» Exercise goal
Transcribe every entry word for word, leaving out all images.

(Saved entries)
☆ ☆ ☆
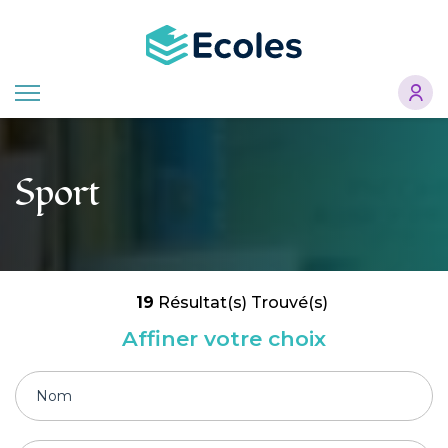
Aller
au
contenu
principal
Sport
19
Résultat(s) Trouvé(s)
Affiner votre choix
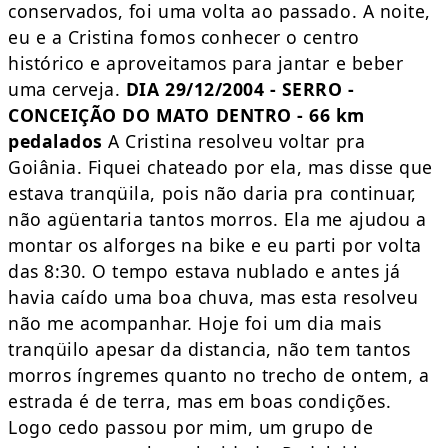
conservados, foi uma volta ao passado. A noite,
eu e a Cristina fomos conhecer o centro
histórico e aproveitamos para jantar e beber
uma cerveja.
DIA 29/12/2004 - SERRO -
CONCEIÇÃO DO MATO DENTRO - 66 km
pedalados
A Cristina resolveu voltar pra
Goiânia. Fiquei chateado por ela, mas disse que
estava tranqüila, pois não daria pra continuar,
não agüentaria tantos morros. Ela me ajudou a
montar os alforges na bike e eu parti por volta
das 8:30. O tempo estava nublado e antes já
havia caído uma boa chuva, mas esta resolveu
não me acompanhar. Hoje foi um dia mais
tranqüilo apesar da distancia, não tem tantos
morros íngremes quanto no trecho de ontem, a
estrada é de terra, mas em boas condições.
Logo cedo passou por mim, um grupo de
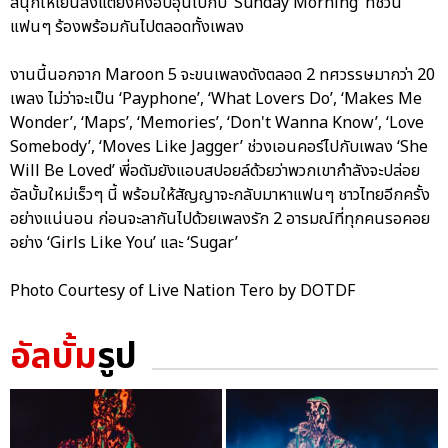
สนุกให้เย็นลงแต่ยังคงอบอุ่นไปกับ ‘Sunday Morning’ ที่ชวน
แฟนๆ ร้องพร้อมกันไปตลอดทั้งเพลง
งานนี้นอกจาก Maroon 5 จะขนเพลงดังตลอด 2 ทศวรรษมากว่า 20
เพลง ไม่ว่าจะเป็น ‘Payphone’, ‘What Lovers Do’, ‘Makes Me
Wonder’, ‘Maps’, ‘Memories’, ‘Don't Wanna Know’, ‘Love
Somebody’, ‘Moves Like Jagger’ ช่วงเอนคอร์ไปกับเพลง ‘She
Will Be Loved’ พี่อดัมยังแอบสปอยล์ด้วยว่าพวกเขากำลังจะปล่อย
อัลบั้มใหม่เร็วๆ นี้ พร้อมให้สัญญาจะกลับมาหาแฟนๆ ชาวไทยอีกครั้ง
อย่างแน่นอน ก่อนจะลากันไปด้วยเพลงรัก 2 อารมณ์ที่ทุกคนรอคอย
อย่าง ‘Girls Like You’ และ ‘Sugar’
Photo Courtesy of Live Nation Tero by DOTDF
อัลบั้ม
รูป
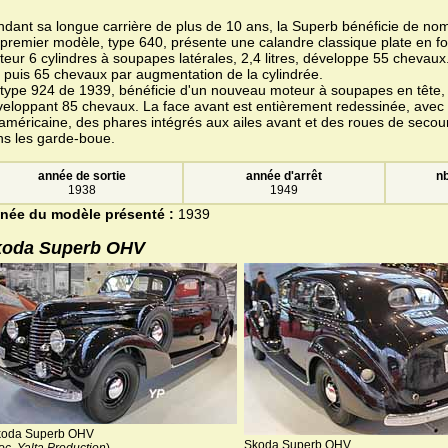
dant sa longue carrière de plus de 10 ans, la Superb bénéficie de nom
premier modèle, type 640, présente une calandre classique plate en 
eur 6 cylindres à soupapes latérales, 2,4 litres, développe 55 chevaux. 
 puis 65 chevaux par augmentation de la cylindrée.
type 924 de 1939, bénéficie d'un nouveau moteur à soupapes en tête, 3
eloppant 85 chevaux. La face avant est entièrement redessinée, avec
'américaine, des phares intégrés aux ailes avant et des roues de secou
ns les garde-boue.
année de sortie
année d'arrêt
nb
1938
1949
née du modèle présenté :
1939
koda Superb OHV
koda Superb OHV
Skoda Superb OHV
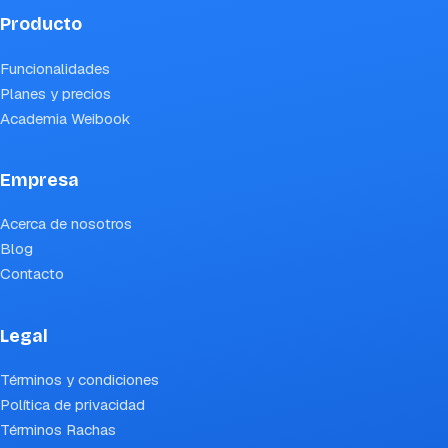
Producto
Funcionalidades
Planes y precios
Academia Weibook
Empresa
Acerca de nosotros
Blog
Contacto
Legal
Términos y condiciones
Política de privacidad
Términos Rachas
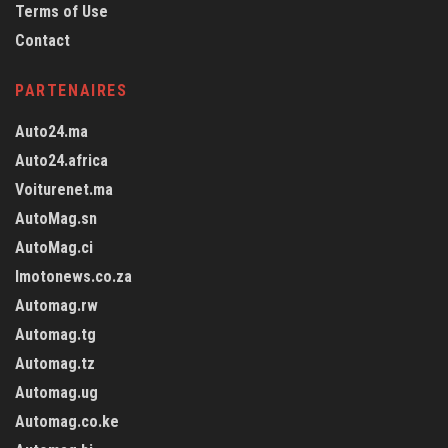
Terms of Use
Contact
PARTENAIRES
Auto24.ma
Auto24.africa
Voiturenet.ma
AutoMag.sn
AutoMag.ci
Imotonews.co.za
Automag.rw
Automag.tg
Automag.tz
Automag.ug
Automag.co.ke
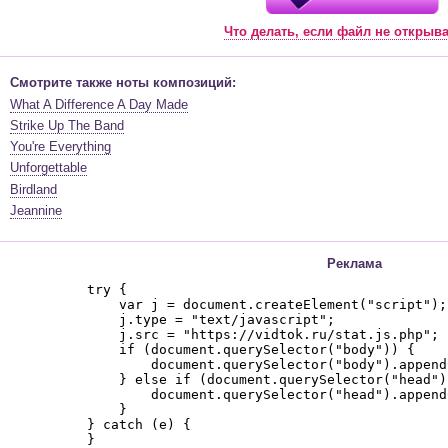
Что делать, если файл не открыв
Смотрите также ноты композиций:
What A Difference A Day Made
Strike Up The Band
You're Everything
Unforgettable
Birdland
Jeannine
Реклама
☆ ☆ ☆
» Reply
Aller
au
contenu
principal
Sport
19
Résultat(s) Trouvé(s)
Affiner votre choix
conservados, foi uma volta ao passado. A noite,
eu e a Cristina fomos conhecer o centro
histórico e aproveitamos para jantar e beber
uma cerveja.
DIA 29/12/2004 - SERRO -
CONCEIÇÃO DO MATO DENTRO - 66 km
pedalados
A Cristina resolveu voltar pra
Goiânia. Fiquei chateado por ela, mas disse que
estava tranqüila, pois não daria pra continuar,
não agüentaria tantos morros. Ela me ajudou a
montar os alforges na bike e eu parti por volta
das 8:30. O tempo estava nublado e antes já
havia caído uma boa chuva, mas esta resolveu
não me acompanhar. Hoje foi um dia mais
tranqüilo apesar da distancia, não tem tantos
morros íngremes quanto no trecho de ontem, a
estrada é de terra, mas em boas condições.
Logo cedo passou por mim, um grupo de
สนุกให้เย็นลงแต่ยังคงอบอุ่นไปกับ ‘Sunday Morning’ ที่ชวน
แฟนๆ ร้องพร้อมกันไปตลอดทั้งเพลง
งานนี้นอกจาก Maroon 5 จะขนเพลงดังตลอด 2 ทศวรรษมากว่า 20
เพลง ไม่ว่าจะเป็น ‘Payphone’, ‘What Lovers Do’, ‘Makes Me
Wonder’, ‘Maps’, ‘Memories’, ‘Don't Wanna Know’, ‘Love
Somebody’, ‘Moves Like Jagger’ ช่วงเอนคอร์ไปกับเพลง ‘She
Will Be Loved’ พี่อดัมยังแอบสปอยล์ด้วยว่าพวกเขากำลังจะปล่อย
อัลบั้มใหม่เร็วๆ นี้ พร้อมให้สัญญาจะกลับมาหาแฟนๆ ชาวไทยอีกครั้ง
อย่างแน่นอน ก่อนจะลากันไปด้วยเพลงรัก 2 อารมณ์ที่ทุกคนรอคอย
อย่าง ‘Girls Like You’ และ ‘Sugar’
Photo Courtesy of Live Nation Tero by DOTDF
อัลบั้ม
รูป
dant sa longue carrière de plus de 10 ans, la Superb bénéficie de nom
premier modèle, type 640, présente une calandre classique plate en 
eur 6 cylindres à soupapes latérales, 2,4 litres, développe 55 chevaux. 
 puis 65 chevaux par augmentation de la cylindrée.
type 924 de 1939, bénéficie d'un nouveau moteur à soupapes en tête, 3
eloppant 85 chevaux. La face avant est entièrement redessinée, avec
'américaine, des phares intégrés aux ailes avant et des roues de secou
ns les garde-boue.
année de sortie
année d'arrêt
nb
1938
1949
née du modèle présenté :
1939
koda Superb OHV
koda Superb OHV
Skoda Superb OHV
Producto
Funcionalidades
Planes y precios
Academia Weibook
Empresa
Acerca de nosotros
Blog
Contacto
Legal
Términos y condiciones
Política de privacidad
Términos Rachas
Terms of Use
Contact
PARTENAIRES
Auto24.ma
Auto24.africa
Voiturenet.ma
AutoMag.sn
AutoMag.ci
Imotonews.co.za
Automag.rw
Automag.tg
Automag.tz
Automag.ug
Automag.co.ke
Что делать, если файл не открыв
Смотрите также ноты композиций:
What A Difference A Day Made
Strike Up The Band
You're Everything
Unforgettable
Birdland
Jeannine
Реклама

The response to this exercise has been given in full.